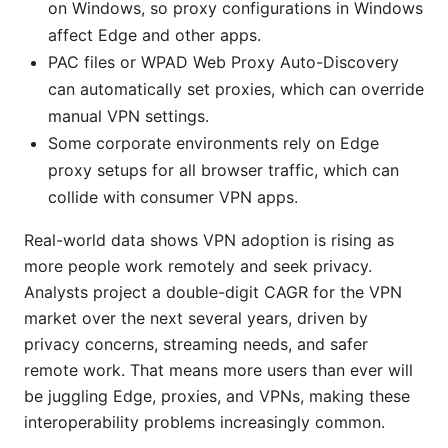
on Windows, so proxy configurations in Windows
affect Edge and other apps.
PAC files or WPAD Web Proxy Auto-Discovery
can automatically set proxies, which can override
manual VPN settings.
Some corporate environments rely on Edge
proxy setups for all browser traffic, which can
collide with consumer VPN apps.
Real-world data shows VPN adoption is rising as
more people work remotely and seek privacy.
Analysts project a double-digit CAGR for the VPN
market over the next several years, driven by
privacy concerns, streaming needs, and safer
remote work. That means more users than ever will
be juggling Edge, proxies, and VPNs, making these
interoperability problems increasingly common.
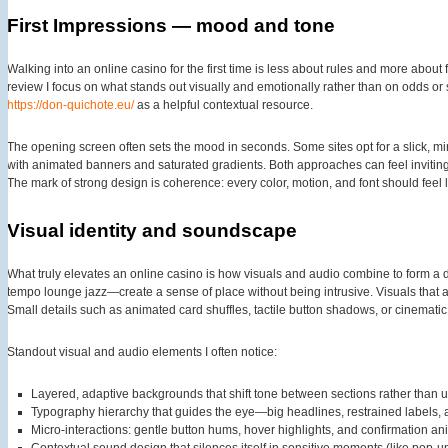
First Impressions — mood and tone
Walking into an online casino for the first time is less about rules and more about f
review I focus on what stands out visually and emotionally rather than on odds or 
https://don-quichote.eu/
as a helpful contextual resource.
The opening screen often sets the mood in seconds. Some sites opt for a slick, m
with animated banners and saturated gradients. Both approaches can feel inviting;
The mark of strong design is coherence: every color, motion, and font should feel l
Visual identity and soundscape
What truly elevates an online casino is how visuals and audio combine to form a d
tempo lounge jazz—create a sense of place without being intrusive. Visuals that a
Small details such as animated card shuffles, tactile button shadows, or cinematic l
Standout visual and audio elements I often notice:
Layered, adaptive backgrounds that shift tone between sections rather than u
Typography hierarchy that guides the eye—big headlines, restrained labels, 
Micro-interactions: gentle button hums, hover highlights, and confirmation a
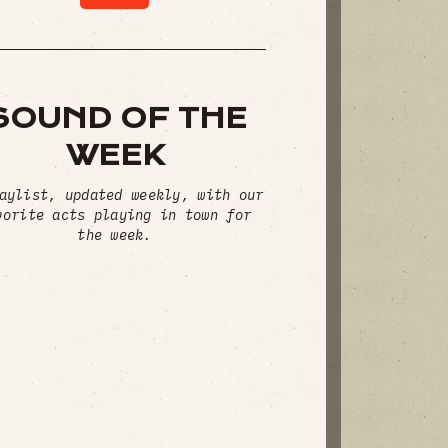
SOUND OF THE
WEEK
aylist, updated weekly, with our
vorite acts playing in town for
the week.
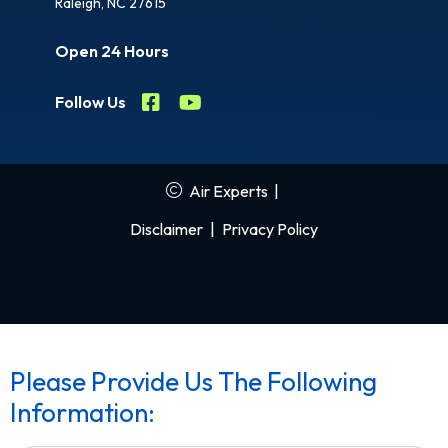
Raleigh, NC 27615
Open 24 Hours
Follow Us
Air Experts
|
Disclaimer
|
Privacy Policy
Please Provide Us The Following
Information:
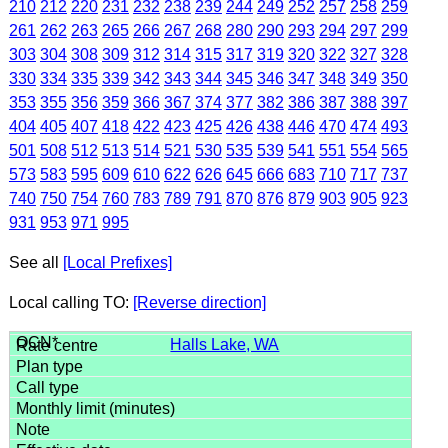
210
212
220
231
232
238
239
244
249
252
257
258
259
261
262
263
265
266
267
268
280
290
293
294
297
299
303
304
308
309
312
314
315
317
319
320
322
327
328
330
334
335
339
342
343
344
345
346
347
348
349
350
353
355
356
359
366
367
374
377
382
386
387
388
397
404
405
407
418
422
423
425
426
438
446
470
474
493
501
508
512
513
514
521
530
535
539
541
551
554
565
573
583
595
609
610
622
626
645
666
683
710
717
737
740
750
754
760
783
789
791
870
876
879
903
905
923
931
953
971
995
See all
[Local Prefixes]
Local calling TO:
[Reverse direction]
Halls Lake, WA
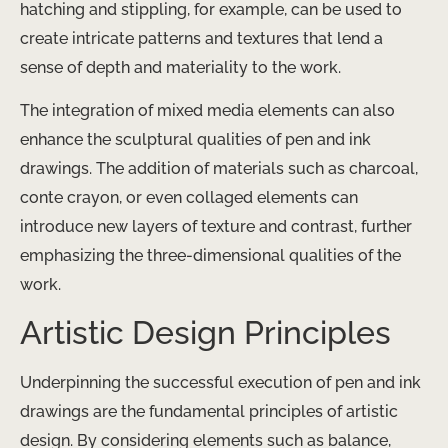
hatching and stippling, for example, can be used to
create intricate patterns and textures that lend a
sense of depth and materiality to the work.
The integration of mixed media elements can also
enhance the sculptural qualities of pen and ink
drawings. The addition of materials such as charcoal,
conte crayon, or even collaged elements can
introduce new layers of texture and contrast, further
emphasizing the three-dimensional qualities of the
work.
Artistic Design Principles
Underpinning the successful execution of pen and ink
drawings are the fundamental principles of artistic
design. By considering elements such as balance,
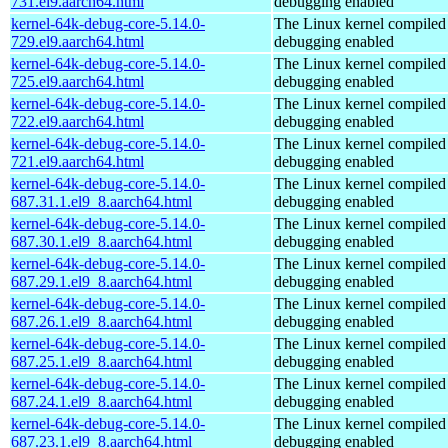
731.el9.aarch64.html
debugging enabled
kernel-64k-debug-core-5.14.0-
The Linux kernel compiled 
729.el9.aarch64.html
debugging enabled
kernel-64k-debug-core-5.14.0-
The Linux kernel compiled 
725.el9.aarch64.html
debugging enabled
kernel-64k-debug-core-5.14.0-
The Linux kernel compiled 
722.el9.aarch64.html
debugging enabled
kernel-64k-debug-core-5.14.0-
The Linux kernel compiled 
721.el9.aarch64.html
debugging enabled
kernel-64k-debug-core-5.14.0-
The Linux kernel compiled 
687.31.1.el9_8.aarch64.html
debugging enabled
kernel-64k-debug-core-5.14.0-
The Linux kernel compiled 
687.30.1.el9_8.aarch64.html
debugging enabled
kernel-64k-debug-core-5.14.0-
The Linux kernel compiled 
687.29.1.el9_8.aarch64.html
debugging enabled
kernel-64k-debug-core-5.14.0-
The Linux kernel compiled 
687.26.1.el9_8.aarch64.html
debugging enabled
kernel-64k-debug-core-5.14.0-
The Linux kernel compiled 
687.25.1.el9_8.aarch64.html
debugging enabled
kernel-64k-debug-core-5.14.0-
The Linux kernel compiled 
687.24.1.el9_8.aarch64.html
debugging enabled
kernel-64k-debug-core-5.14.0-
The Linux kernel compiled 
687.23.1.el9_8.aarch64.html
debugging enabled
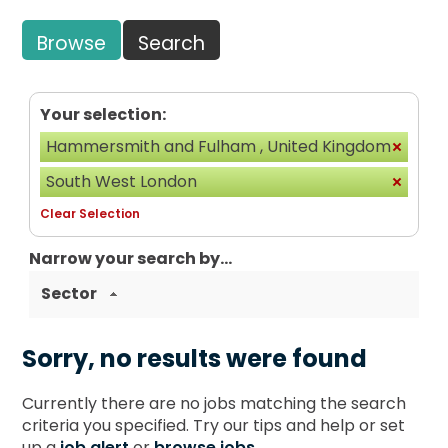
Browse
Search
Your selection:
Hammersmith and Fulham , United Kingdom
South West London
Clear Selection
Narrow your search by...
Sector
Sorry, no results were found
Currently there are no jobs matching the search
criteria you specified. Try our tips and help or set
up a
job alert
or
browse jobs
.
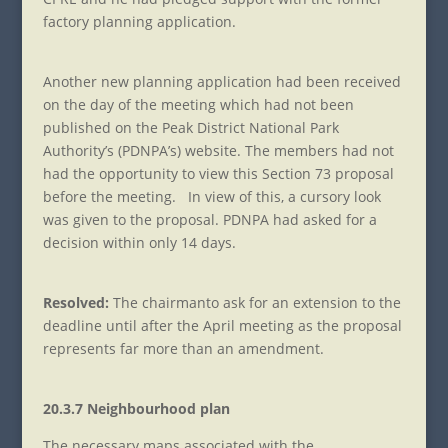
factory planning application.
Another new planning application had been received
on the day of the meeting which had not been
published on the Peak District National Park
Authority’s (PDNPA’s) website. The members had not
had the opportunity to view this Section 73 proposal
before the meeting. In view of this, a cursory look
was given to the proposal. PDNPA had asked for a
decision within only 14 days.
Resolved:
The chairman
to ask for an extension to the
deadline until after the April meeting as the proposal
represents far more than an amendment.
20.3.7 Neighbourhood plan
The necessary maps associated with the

:: WHAT NEEDS TO BE DONE ::
Each line above has to be returned exactly. Drop the pictures.

:: EXERCISE OUTPUT ::
on Windows, so proxy configurations in Windows
affect Edge and other apps.
PAC files or WPAD Web Proxy Auto-Discovery
can automatically set proxies, which can override
manual VPN settings.
Some corporate environments rely on Edge
proxy setups for all browser traffic, which can
collide with consumer VPN apps.
Real-world data shows VPN adoption is rising as
more people work remotely and seek privacy.
Analysts project a double-digit CAGR for the VPN
market over the next several years, driven by
privacy concerns, streaming needs, and safer
remote work. That means more users than ever will
be juggling Edge, proxies, and VPNs, making these
interoperability problems increasingly common.
First Impressions — mood and tone
Walking into an online casino for the first time is less about rules and more about f
review I focus on what stands out visually and emotionally rather than on odds or 
https://don-quichote.eu/
as a helpful contextual resource.
The opening screen often sets the mood in seconds. Some sites opt for a slick, m
with animated banners and saturated gradients. Both approaches can feel inviting;
The mark of strong design is coherence: every color, motion, and font should feel l
Visual identity and soundscape
What truly elevates an online casino is how visuals and audio combine to form a d
tempo lounge jazz—create a sense of place without being intrusive. Visuals that a
Small details such as animated card shuffles, tactile button shadows, or cinematic l
Standout visual and audio elements I often notice:
Layered, adaptive backgrounds that shift tone between sections rather than u
Typography hierarchy that guides the eye—big headlines, restrained labels, 
Micro-interactions: gentle button hums, hover highlights, and confirmation a
SOUND OF THE
WEEK
aylist, updated weekly, with our
vorite acts playing in town for
the week.
Raleigh, NC 27615
Open 24 Hours
Follow Us
Air Experts
|
Disclaimer
|
Privacy Policy
Please Provide Us The Following
Information:
210
212
220
231
232
238
239
244
249
252
257
258
259
261
262
263
265
266
267
268
280
290
293
294
297
299
303
304
308
309
312
314
315
317
319
320
322
327
328
330
334
335
339
342
343
344
345
346
347
348
349
350
353
355
356
359
366
367
374
377
382
386
387
388
397
404
405
407
418
422
423
425
426
438
446
470
474
493
501
508
512
513
514
521
530
535
539
541
551
554
565
573
583
595
609
610
622
626
645
666
683
710
717
737
740
750
754
760
783
789
791
870
876
879
903
905
923
931
953
971
995
See all
[Local Prefixes]
Local calling TO:
[Reverse direction]
Halls Lake, WA
hatching and stippling, for example, can be used to
create intricate patterns and textures that lend a
sense of depth and materiality to the work.
The integration of mixed media elements can also
enhance the sculptural qualities of pen and ink
drawings. The addition of materials such as charcoal,
conte crayon, or even collaged elements can
introduce new layers of texture and contrast, further
emphasizing the three-dimensional qualities of the
work.
Artistic Design Principles
Underpinning the successful execution of pen and ink
drawings are the fundamental principles of artistic
design. By considering elements such as balance,
731.el9.aarch64.html
debugging enabled
kernel-64k-debug-core-5.14.0-
The Linux kernel compiled 
729.el9.aarch64.html
debugging enabled
kernel-64k-debug-core-5.14.0-
The Linux kernel compiled 
725.el9.aarch64.html
debugging enabled
kernel-64k-debug-core-5.14.0-
The Linux kernel compiled 
722.el9.aarch64.html
debugging enabled
kernel-64k-debug-core-5.14.0-
The Linux kernel compiled 
721.el9.aarch64.html
debugging enabled
kernel-64k-debug-core-5.14.0-
The Linux kernel compiled 
687.31.1.el9_8.aarch64.html
debugging enabled
kernel-64k-debug-core-5.14.0-
The Linux kernel compiled 
687.30.1.el9_8.aarch64.html
debugging enabled
kernel-64k-debug-core-5.14.0-
The Linux kernel compiled 
687.29.1.el9_8.aarch64.html
debugging enabled
kernel-64k-debug-core-5.14.0-
The Linux kernel compiled 
687.26.1.el9_8.aarch64.html
debugging enabled
kernel-64k-debug-core-5.14.0-
The Linux kernel compiled 
687.25.1.el9_8.aarch64.html
debugging enabled
kernel-64k-debug-core-5.14.0-
The Linux kernel compiled 
687.24.1.el9_8.aarch64.html
debugging enabled
kernel-64k-debug-core-5.14.0-
The Linux kernel compiled 
687.23.1.el9_8.aarch64.html
debugging enabled
Browse
Search
Your selection:
Hammersmith and Fulham , United Kingdom
South West London
Clear Selection
Narrow your search by...
Sector
Sorry, no results were found
Currently there are no jobs matching the search
criteria you specified. Try our tips and help or set
up a
job alert
or
browse jobs
.
factory planning application.
Another new planning application had been received
on the day of the meeting which had not been
published on the Peak District National Park
Authority’s (PDNPA’s) website. The members had not
had the opportunity to view this Section 73 proposal
before the meeting. In view of this, a cursory look
was given to the proposal. PDNPA had asked for a
decision within only 14 days.
Resolved:
The chairman
to ask for an extension to the
deadline until after the April meeting as the proposal
represents far more than an amendment.
20.3.7 Neighbourhood plan
The necessary maps associated with the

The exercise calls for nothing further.